One of the most famous bunkers in all of golf is the Church Pews bunker found at the Oakmont Country Club. Almost as famous as the Road Hole bunker found on the Old Course at St. Andrews. It would perhaps be unfair to say that the Church Pews bunker is the most dreaded part on the Oakmont course because players seem to be getting spooked by almost every available inch of space on the course but one can say with a great deal of certainty that the Church Pews bunker is quite possibly the most graceful looking hazard in all of golf. When the golf course was initially designed it was a set of eight bunkers one after the other. When the golf course was later redesigned and the number of bunkers considerably reduced(at one point the course had over 350 bunkers) the eight bunkers were redesigned to form the beautiful looking Church Pews.

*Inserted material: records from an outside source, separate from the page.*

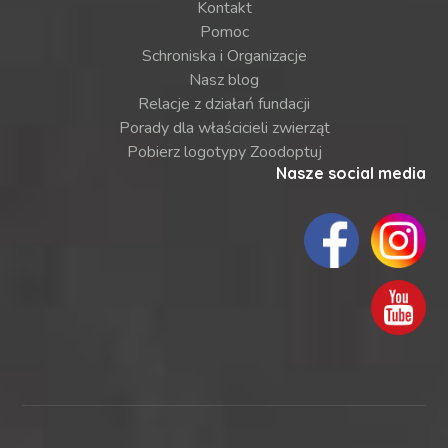
Kontakt
Pomoc
Schroniska i Organizacje
Nasz blog
Relacje z działań fundacji
Porady dla właścicieli zwierząt
Pobierz logotypy Zoodoptuj
Nasze social media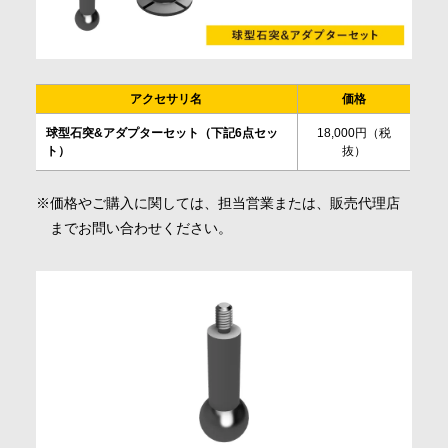
アクセサリ名
価格
球型石突&アダプターセット（下記6点セッ
18,000円（税
ト）
抜）
価格やご購入に関しては、担当営業または、販売代理店
までお問い合わせください。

A dictionary definition of a Pew tells us that they are long, fixed, backed benches that are arranged in rows for the seating of a congregation in church. No wonder then that the bunker has been aptly named the church pews bunker. Not much is known as to when members began to use the name but the year when Jack Nicklaus won the U.S. Open in Oakmont the name seems to have gained a lot of prominence with the bunker finiding a lot of print space. Legend has it (ok,slight exaggeration), once when a player could not locate his golf ball in the bunker a spectator is believed to have shouted out to him it is in the seventh aisle!
This bunker is found between the third and the fourth fairway and it becomes impossibly difficult for a player to reach the green once they find the bunker. Just recently during one of his interactions with the press, Tiger was asked why he was not practicing shots out of the church pews bunker like most other players. His response-:"Why should I practice negativity?"
This one will definitely make the top 10 list of the most famous bunkers list but as for the title of the most famous bunker, the Scots will continue to make their case for the Road Hole bunker and wont take lightly to any suggestion to the contrary.